The motherboard heatsink does a nice job with cooling. I didn’t expect it to be so close to the chunk of copper Gigabyte heatsink.
Idle temps are lower with the Gigabyte heatsinks, but load temps are lower over time with the mobo heatsink. Seems like it’s either the larger surface area or the mobo is sharing some of the cooling from the chipset fan.
[ Note : I have the Gigabyte drives under the mobo heatsink, and the MP600s in the copper Gigabyte heatsinks. There was some reshuffling when I discovered there wasn’t enough clearance for the DIMM.2 and I had to cut away some of the PCB and remove the Asus heatsink. I was using the MP600 heatsinks in my server rack, so I put on the Gigabyte ones.]
Finally finished moving into this build as my daily driver. I had been using it in tandem with my previous build, but finally shut that one down for good.
One of the major reasons was not wanting to move my 8TBs of local storage into this build. The AMD RAID driver was buggy as hell and generally a bad time to deal with. Got a killer deal on another rackmount QNAP, so I set that up with a bunch of IronWolf Pros and created a snapshot enabled iSCSI (which will later this year be Fibre Channel).

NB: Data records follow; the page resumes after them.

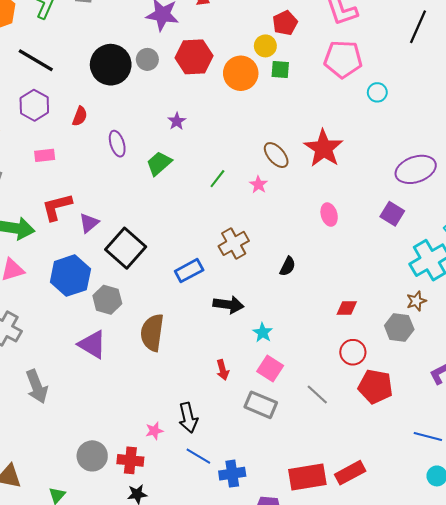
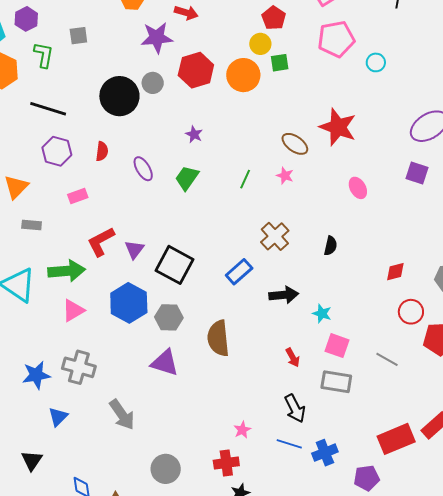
black arrow: (188, 418) -> (295, 408), moved
gray circle: (92, 456) -> (166, 469), moved

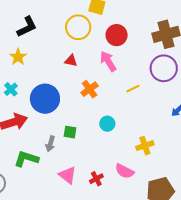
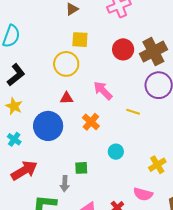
red circle: (117, 35) -> (123, 49), moved
yellow line: (133, 89) -> (133, 112), turned 56
blue circle: (45, 99) -> (48, 126), moved

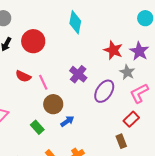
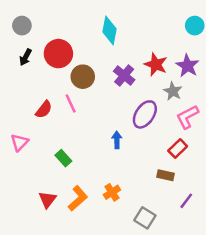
purple cross: (78, 74) -> (124, 75), moved
red semicircle: (23, 76) -> (44, 110), moved, turned -77
brown circle: (53, 104) -> (83, 77), moved
blue arrow: (67, 121) -> (117, 140), moved, turned -56
brown rectangle: (121, 141) -> (166, 175), turned -56

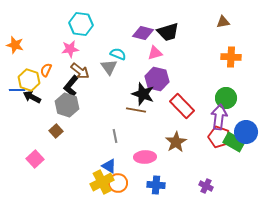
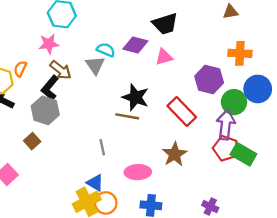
purple diamond: (143, 33) -> (135, 45), moved
pink triangle: (155, 53) -> (164, 57), moved
purple hexagon: (157, 79) -> (209, 79), moved
blue circle: (246, 132) -> (258, 89), moved

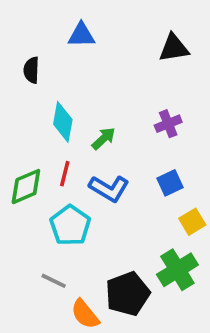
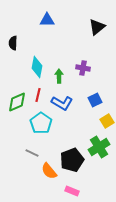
black triangle: (174, 48) -> (97, 27), turned -30
black semicircle: (31, 70) -> (13, 43), moved
purple cross: (168, 124) -> (83, 68), moved, turned 32
green arrow: (104, 138) -> (59, 76), turned -48

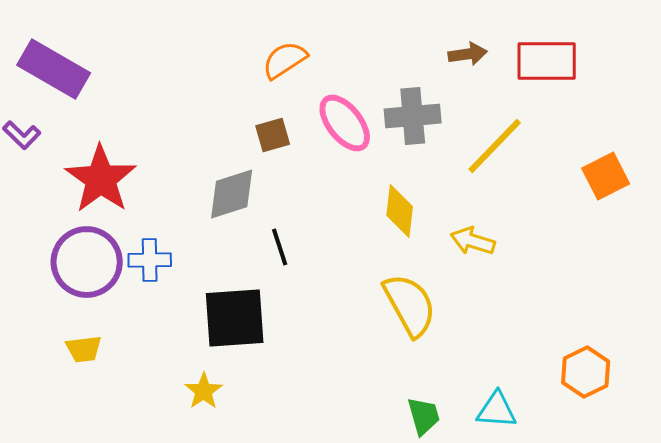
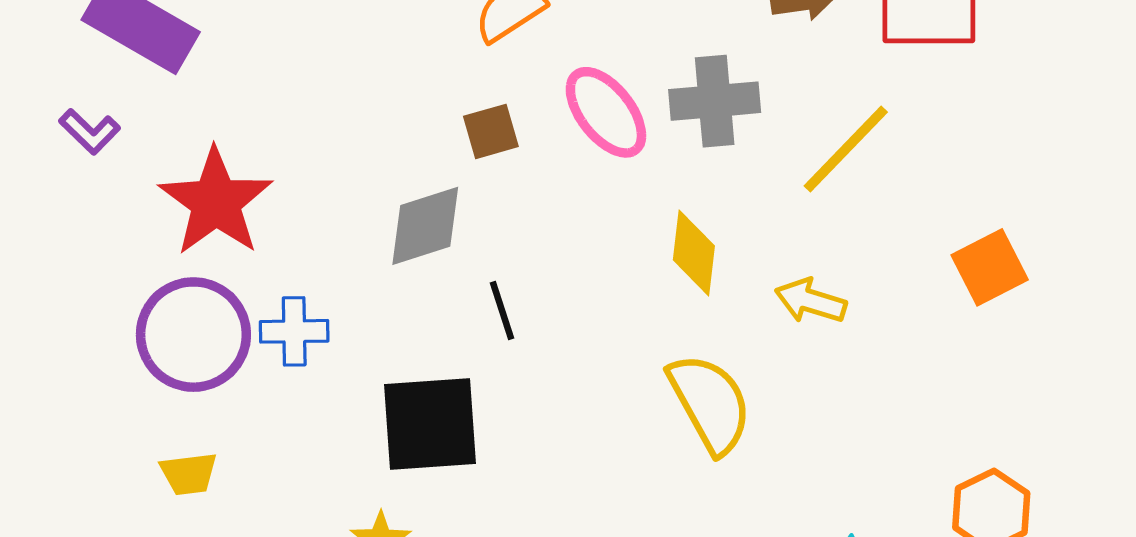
orange square: (606, 176) -> (990, 267), moved

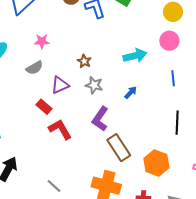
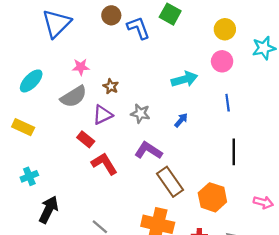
brown star: (84, 61) -> (111, 86), moved
gray semicircle: (34, 68) -> (74, 97), size x1.4
purple L-shape: (100, 119) -> (148, 151), turned 90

Nice to be on a fresh OS. I’d been putting off doing a clean install on the old system since I knew I was moving soon. Everything feels like it works again lol.
Kiiiiiiiind of. I had to replace the mobo because PCIe devices were just disappearing. In its new form though, it will certainly be a ton easier to replace the CPU (and mobo though I really hope we don’t have to).